Task statement: Report back every line of the entries that contains "each", exactly as written.

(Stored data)
****

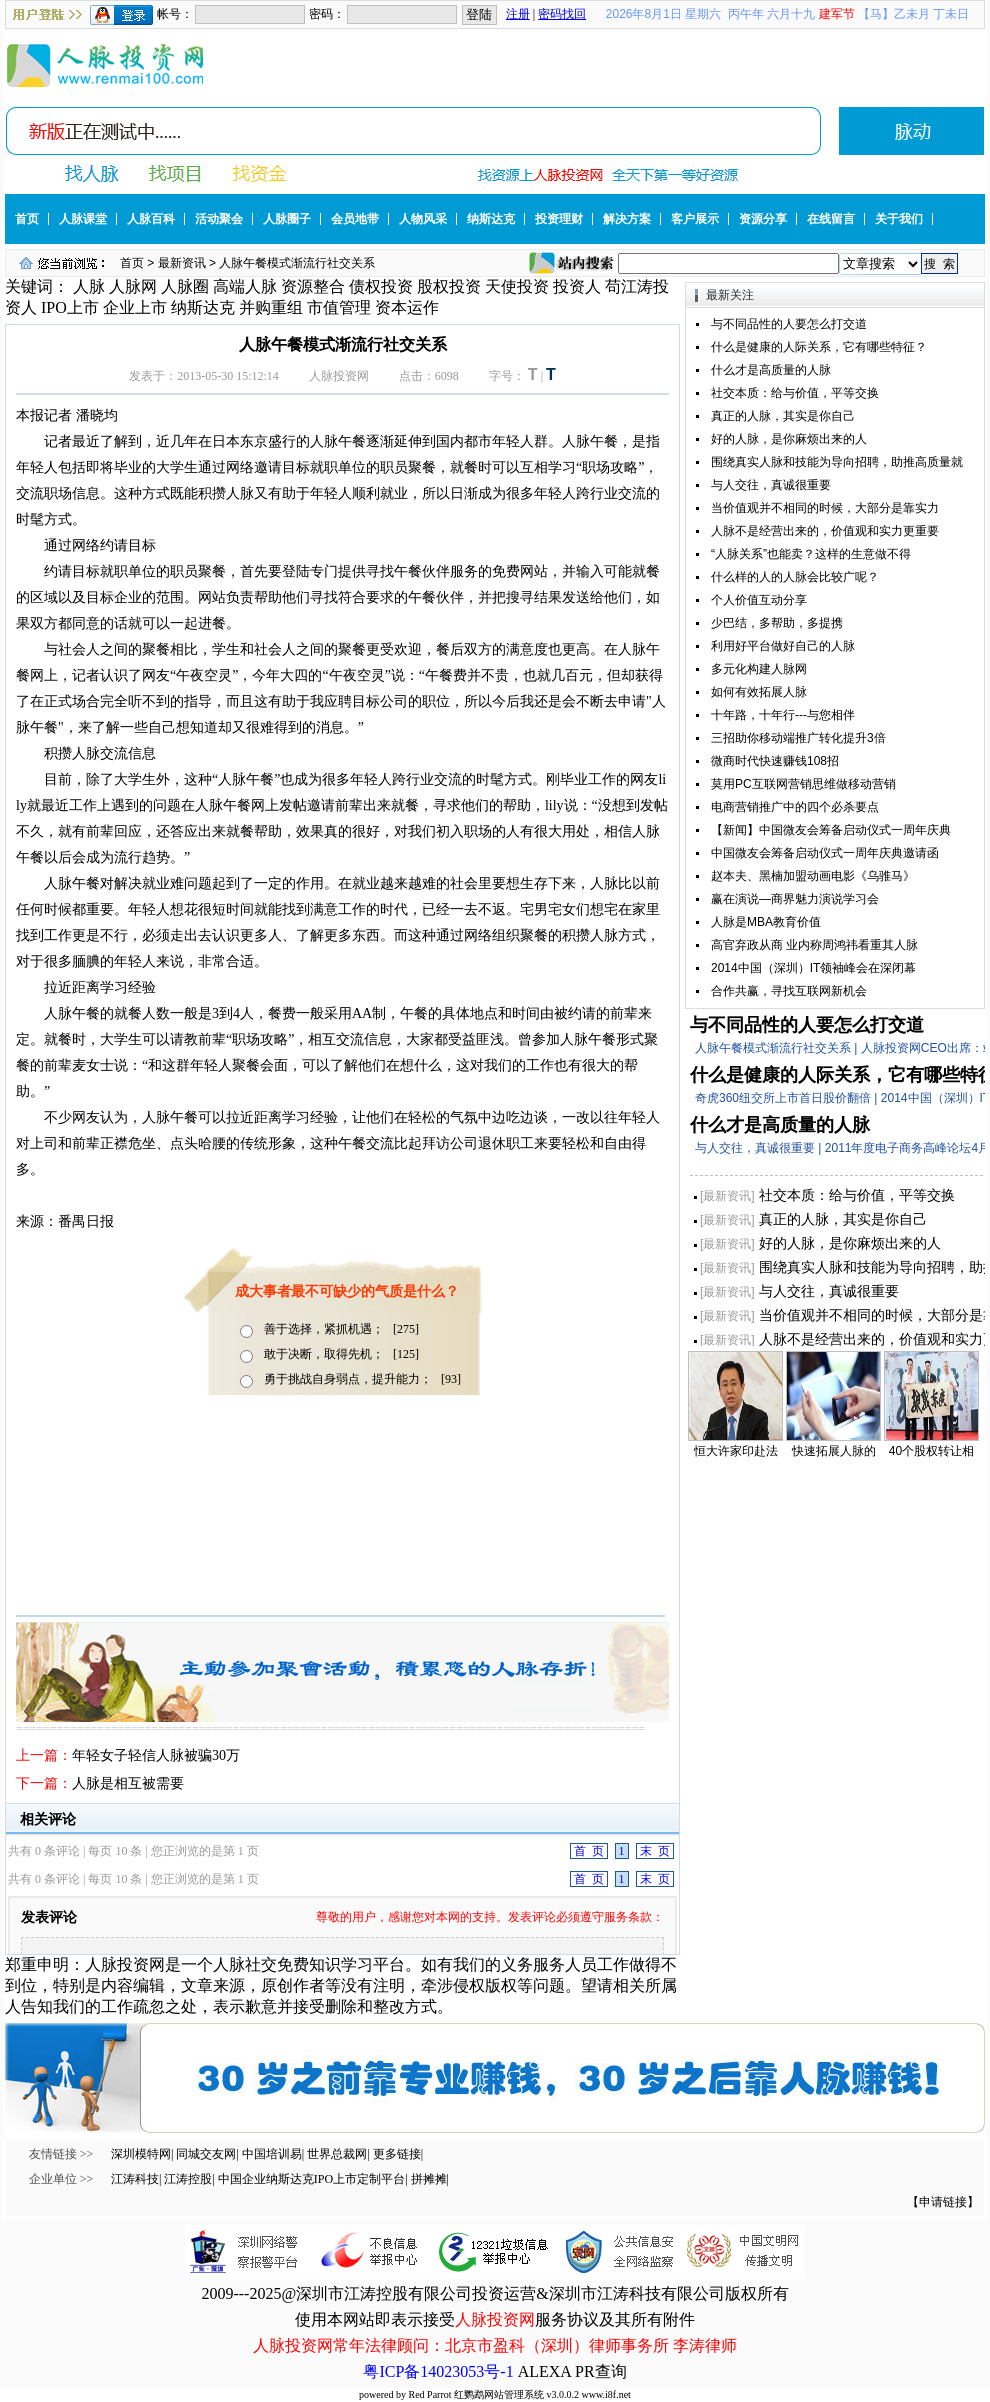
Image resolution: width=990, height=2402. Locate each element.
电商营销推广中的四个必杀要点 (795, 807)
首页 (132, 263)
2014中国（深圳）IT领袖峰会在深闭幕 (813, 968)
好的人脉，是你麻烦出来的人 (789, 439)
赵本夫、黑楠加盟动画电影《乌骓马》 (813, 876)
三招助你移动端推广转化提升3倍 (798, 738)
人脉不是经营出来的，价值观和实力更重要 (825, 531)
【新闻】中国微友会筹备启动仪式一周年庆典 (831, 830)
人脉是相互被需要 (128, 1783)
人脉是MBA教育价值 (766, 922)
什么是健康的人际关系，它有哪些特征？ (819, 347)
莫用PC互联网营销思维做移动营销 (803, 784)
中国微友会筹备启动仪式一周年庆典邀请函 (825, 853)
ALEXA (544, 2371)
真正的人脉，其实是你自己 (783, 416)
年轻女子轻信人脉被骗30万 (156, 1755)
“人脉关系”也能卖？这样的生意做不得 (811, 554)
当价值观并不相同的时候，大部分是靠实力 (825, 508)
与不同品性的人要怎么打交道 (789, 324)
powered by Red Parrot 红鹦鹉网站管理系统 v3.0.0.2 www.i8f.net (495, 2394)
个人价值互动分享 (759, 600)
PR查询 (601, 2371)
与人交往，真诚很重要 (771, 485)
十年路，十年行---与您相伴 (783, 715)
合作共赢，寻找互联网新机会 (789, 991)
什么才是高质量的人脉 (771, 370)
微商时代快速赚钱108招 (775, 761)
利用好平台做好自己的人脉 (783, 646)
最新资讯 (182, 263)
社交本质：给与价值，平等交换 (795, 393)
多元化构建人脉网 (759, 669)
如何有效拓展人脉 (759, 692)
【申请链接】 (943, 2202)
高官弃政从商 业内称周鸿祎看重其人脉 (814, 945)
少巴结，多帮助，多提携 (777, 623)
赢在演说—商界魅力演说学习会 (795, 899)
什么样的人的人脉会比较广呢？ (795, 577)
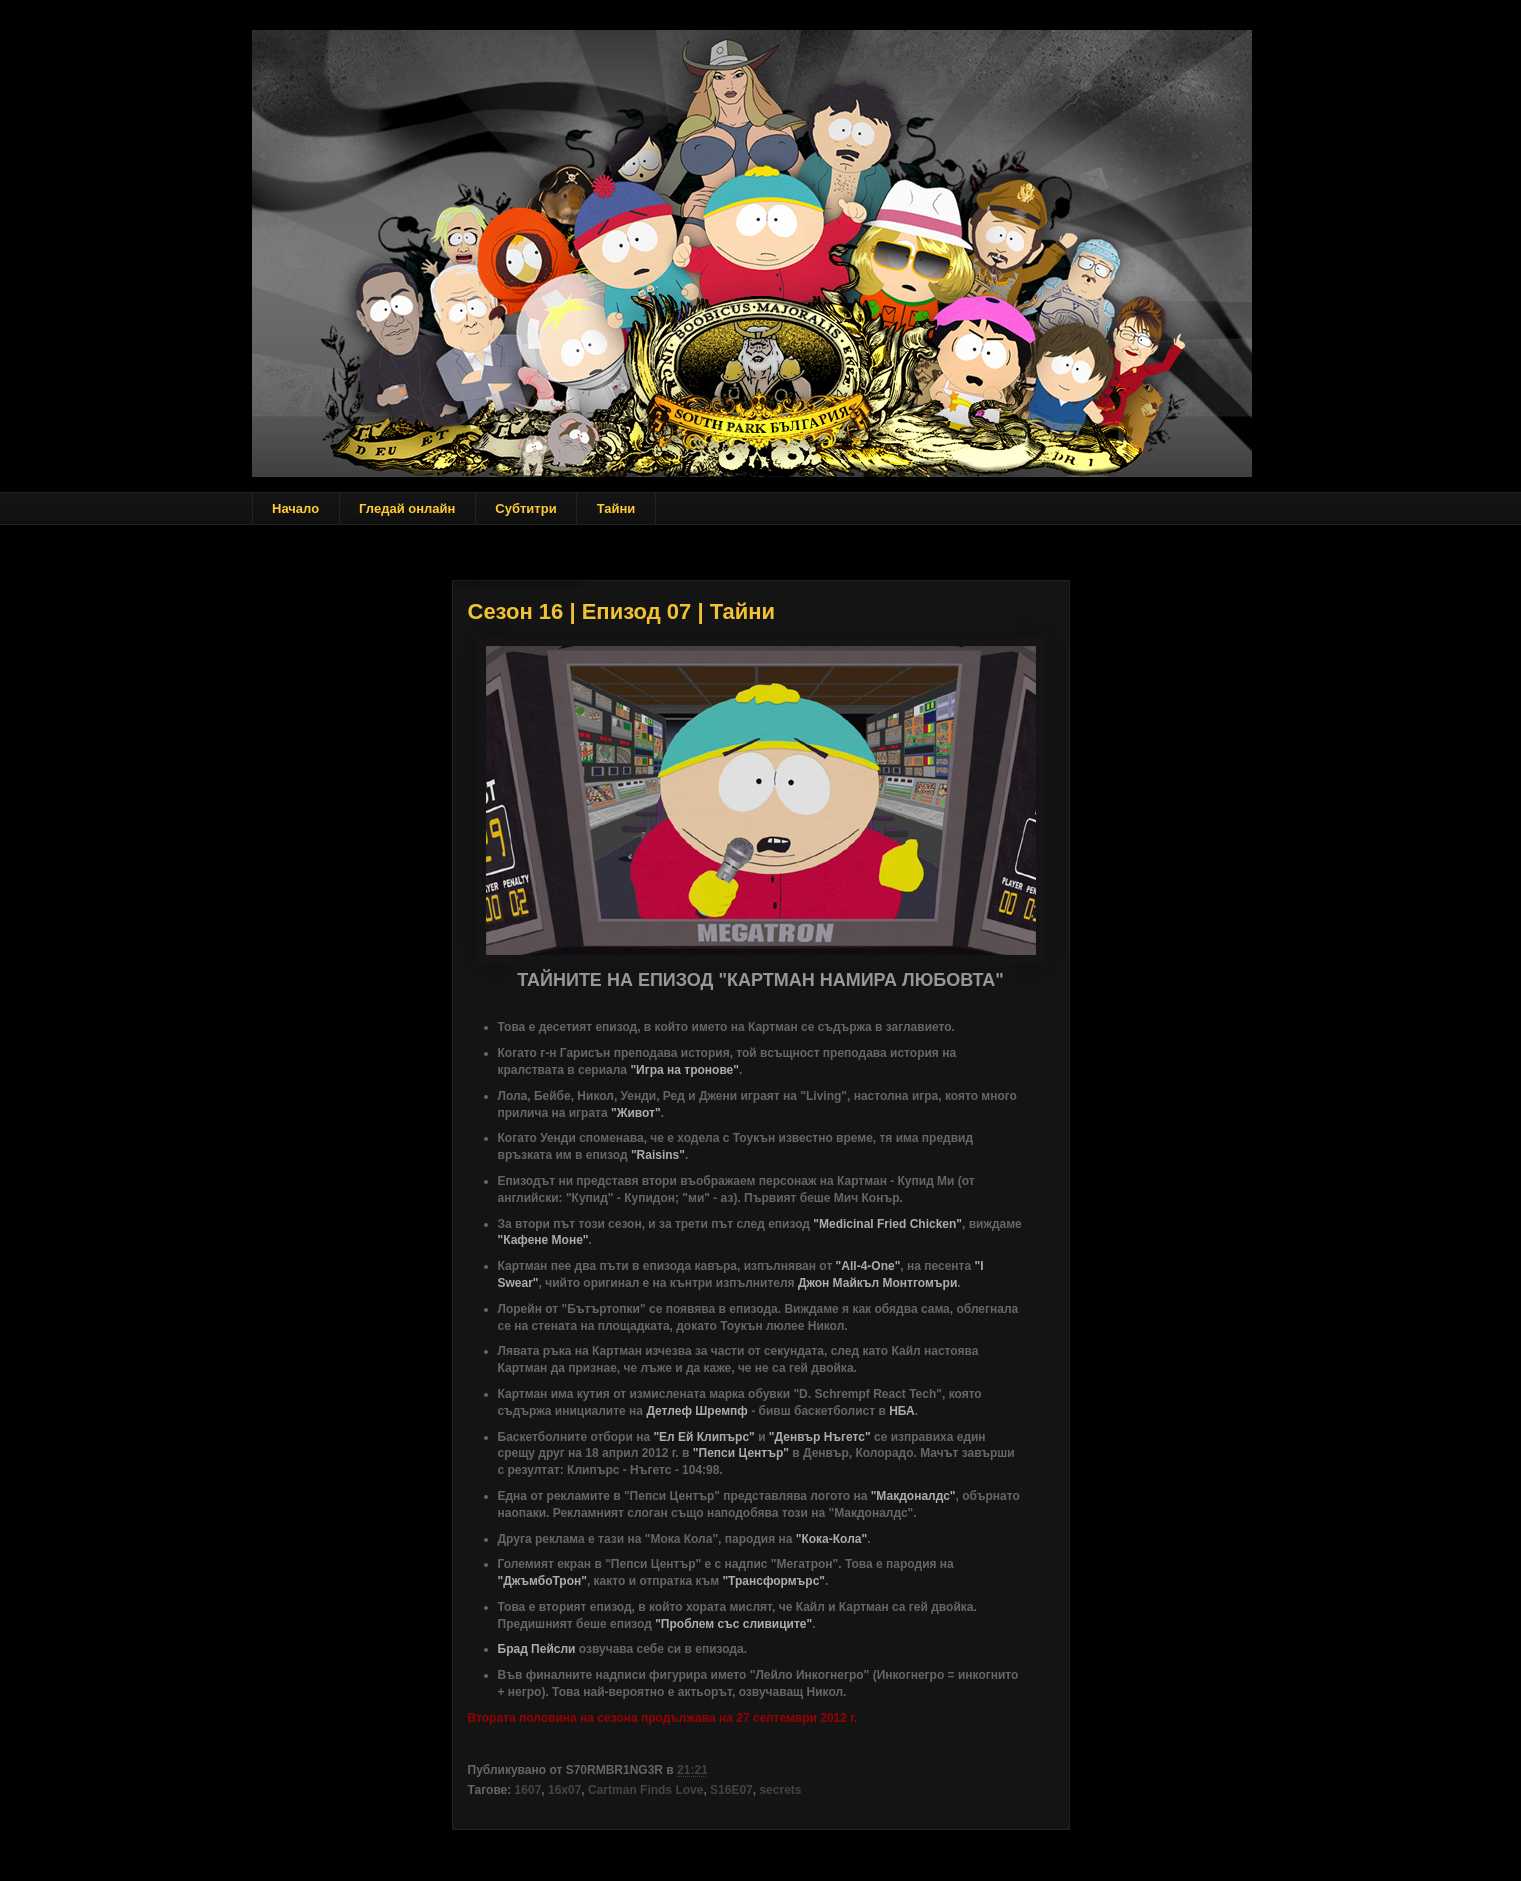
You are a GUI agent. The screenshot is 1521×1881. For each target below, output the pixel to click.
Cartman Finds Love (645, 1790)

****

Response box:
Image resolution: width=990, height=2402. Locate each element.
You are a GUI agent. The screenshot is 1521×1881. For each target below, output the pixel to click.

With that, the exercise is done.